During the 1970s and 80s I was a member of a local karate school where, every three months just as long as you had attended a minimum of thirty-six two-hour lessons, you were put in for a grading. You were not asked but “invited” and would never ever think to refuse!

I never questioned the grading concept. I joined the school, trained hard and when I was “invited” I did as I was “asked”.  I saw this “invitation” as an acknowledgment of my efforts – not that I was looking for or expecting one!

Many years later I saw the whole grading concept being used and abused. Not within the school I attended because my sensei was a decent and upright man – but by other schools where it was being used as an ego-boosting, money-spinning, student-keeping, parent-pleasing and oftentimes political affair.

So, for twenty years plus I was vehemently and passionately opposed to gradings!

Then, one day I was invited to grade under a group of Beijing-based Chinese kungfu masters and as I was assured that this would not be a negative experience I agreed to be attested by them. But I did need convincing! It all looked good in theory but the reality, the politics and the ego…

I was sadly and grossly disappointed!

I will not go into that experience here but you can, if you like, read of this on this website in my essay entitled “Duanwei – No way!”  Suffice to say that now I was well and truly convinced that I would never ever go the grading route again.

But that was then (2004) and this is now.

Now I see that the world has change and not for the better and so now I do see a very real need for gradings – just so long as they are effected in the correct way. My way is, I maintain, correct.

Within my Academy one may grade twice a year – every six months or so. Once at the Chinese New Year and then again six months later.

When you grade under me it may be before me by myself or it may be before me and my two senior students. Each of us hold the Black Sash and the Gold Sash in what we practice.

When you are graded you will be given a score reflected as a percentage. If you achieve 69 per cent or less then you have failed.

During your grading you will have to demonstrate between twenty and thirty separate exercises at least. Some of these will be a solo practice whilst others may be “against” one, two or three others. You will grade as part of a group.

In your grading you be assessed upon your physical skill, attitude, spirit, stamina, focus, control, concentration, balance, body language, confidence, assertion, ability, knowledge and understanding. I (we) also take note of your punctuality, your uniform, your obedience and your listen-ing/compliance skills.

As your teacher and your assessor I will know you as an individual for I watch everyone very closely at all times – even during your regular lessons under me and should I meet you outside and away from the “daoguan” (my martial arts training temple).

As a teenager back in the 70s my training took place in a dojo where everyone in the dojo trained. Very rarely did anyone watch and if they did it was not as a spectator or part of an audience to be entertained but as an individual seriously considering joining.

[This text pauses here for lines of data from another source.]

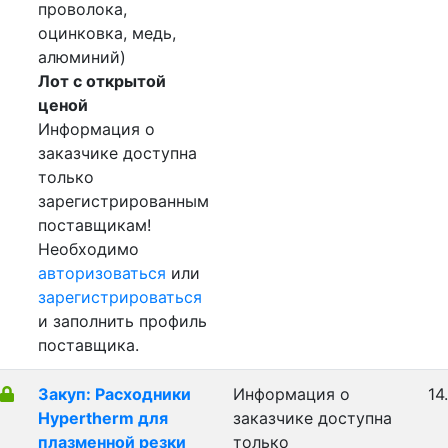
проволока,
оцинковка, медь,
алюминий)
Лот с открытой
ценой
Информация о
заказчике доступна
только
зарегистрированным
поставщикам!
Необходимо
авторизоваться
или
зарегистрироваться
и заполнить профиль
поставщика.
Закуп: Расходники
Информация о
14
Hypertherm для
заказчике доступна
плазменной резки
только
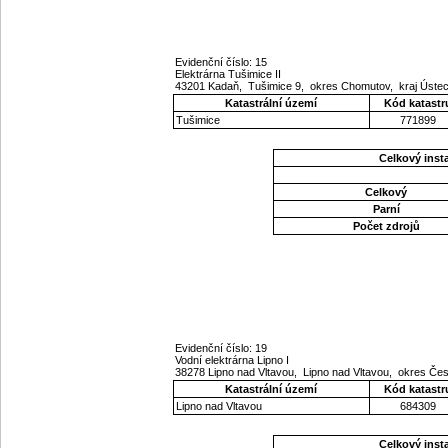
Evidenční číslo: 15
Elektrárna Tušimice II
43201 Kadaň, Tušimice 9, okres Chomutov, kraj Úste
Katastrální území
Kód katastr
Tušimice
771899
Celkový ins
Celkový
Parní
Počet zdrojů
Evidenční číslo: 19
Vodní elektrárna Lipno I
38278 Lipno nad Vltavou, Lipno nad Vltavou, okres Če
Katastrální území
Kód katastr
Lipno nad Vltavou
684309
Celkový ins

Casting my mind back with a memory that is still vivid I recall one of my friends asking me if, one evening, he could visit me at the dojo watch me train. I told him that it was not up to me but up to my sensei.

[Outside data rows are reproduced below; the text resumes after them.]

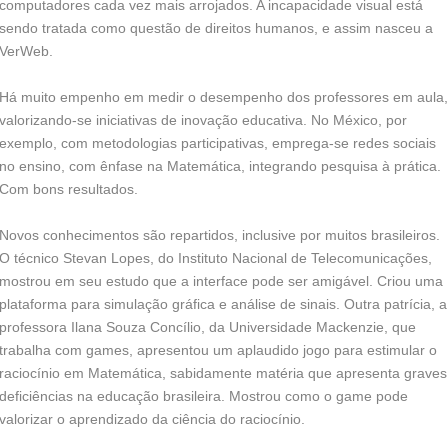
computadores cada vez mais arrojados. A incapacidade visual está
sendo tratada como questão de direitos humanos, e assim nasceu a
VerWeb.
Há muito empenho em medir o desempenho dos professores em aula,
valorizando-se iniciativas de inovação educativa. No México, por
exemplo, com metodologias participativas, emprega-se redes sociais
no ensino, com ênfase na Matemática, integrando pesquisa à prática.
Com bons resultados.
Novos conhecimentos são repartidos, inclusive por muitos brasileiros.
O técnico Stevan Lopes, do Instituto Nacional de Telecomunicações,
mostrou em seu estudo que a interface pode ser amigável. Criou uma
plataforma para simulação gráfica e análise de sinais. Outra patrícia, a
professora Ilana Souza Concílio, da Universidade Mackenzie, que
trabalha com games, apresentou um aplaudido jogo para estimular o
raciocínio em Matemática, sabidamente matéria que apresenta graves
deficiências na educação brasileira. Mostrou como o game pode
valorizar o aprendizado da ciência do raciocínio.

“But if you are allowed to watch”, I told my friend, “on no account can you talk or laugh or mess around.” (My friend was bit of a joker!) “And you should only watch”, I added, “if you are seriously thinking about joining us.”

He understood so I asked my sensei. My friend was permitted to watch. He never did join (as I had suspected) but he did honour my terms and sit in silence for the entire two hours and spoke not one single word.

I assume that this was, at that time, “standard” within all dojo around the country.

But these days I believe things are very different. Indeed, within my Academy I do allow visitors to watch. I do prefer them to be silent and if they are watching my adult class then this is generally how they behave.

As I have said, we live in a different world now compared to four decades ago and so when it comes to my “Young Dragons” and “Tiny Tigers” classes then I do allow parents to watch. In fact I actually invite and welcome parents to watch for in this way I help them out whilst they also help me out.

But in addition to this they can also learn something of value whilst be in a position to enforce what I say to their youngster(s) when they are away from the daoguan.  (I call my training area a “daoguan” which is Mandarin Chinese, effectively, for dojo.)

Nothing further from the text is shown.